David Efendi, Pecinta antropolog politik

Manusia mungkin lahir membawa kecenderungan untuk berkeluh-kesah dengan derajat persoalan atau keadaan yang menimpahnya. Sifat gampang keluh kesah itu dalam keseharian kita disebut ‘komplain’ (keluhan) atau bahasa lainnya protes (kasar dan halus, laten dan manifes). Banyak orang “complain” dengan sebab yang tidak jelas dan tidak dia mengerti, banyak pula “complain” yang seharusnya menjadi koreksi bagi pemangku kekuasaan/jabatan terkait.
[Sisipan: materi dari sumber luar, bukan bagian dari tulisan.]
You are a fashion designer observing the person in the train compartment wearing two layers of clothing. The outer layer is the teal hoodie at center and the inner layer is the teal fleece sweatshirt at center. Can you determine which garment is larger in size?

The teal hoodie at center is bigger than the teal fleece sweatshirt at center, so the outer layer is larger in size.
Dalam kamus bahasa inggris, complain diartikan “express dissatisfaction or annoyance about a state of affairs or an event”. Perasaan tidak puas itu juga menimbulkan perasaan tidak senang terhadap situasi tertentu karena publik mempunyai imajinasi keadaan yang lebih baik di masa lalu atau kemungkinan berubah menjadi lebih baik apabila ada kemauan pemangku kebijakan setempat. Walau demikian, dalam situasi demokratis sekalipun tidak serta merta saluran politik itu dimanfaatkan secara maksimal untuk menampung rasa tidak senang dan usulan yang ingin disampaikan. Hal ini bisa saja akibat psimisme akan ditindaklanjuti laporan dan masukan atau bahkan saluran itu tidak dianggap nyata adanya dan boleh dikata lebih artificial—call center, sms center, sms jika ada keluhan dan sebagainya.

Artinya, secara umum complain merupakan ekpresi ketidakpuasan atau pengabaian tentang situasi atau kondisi tertentu. Walau demikian, sekali lagi, complain keseharian tidak selalu ditujukan secara pasti kepada siapa dia complain, tidak selalu diikuti keinginan ingin mengubah keadaan atau menindaklajuti dengan langka nyata mengubah situasi. Keberadaan jejaring sosial dalam media online membantu complain mereka lebih massif. Jika dulu, keadaan cukup menjadi gossip sekelompok orang terbatas atau hanya jadi cerita sehari-hari antar teman dekat atau anggota keluarga.

Komplain sehari-hari penghuni kota Yogyakarta dan sekitarnya sempat penulis amati dan catat. Setidaknya ada beberapa sites (lokasi) dimana orang kebanyakan memaki-maki sesame pengendara dan terkadang tidak tahu kemana nalar dan ekpresi protes mereka tujukan. Beberapa tempat itu antara lain:

Pertama, pada saat di traffic light orang sering mengumpat karena disenggol kanan dan kiri, lampu merah yang byar-pet, petugas yang gak mengurus jalanan, mobil/motor yang main selonong. Faktor lain adalah karena cuaca panas orang semakin kekeringan sabar.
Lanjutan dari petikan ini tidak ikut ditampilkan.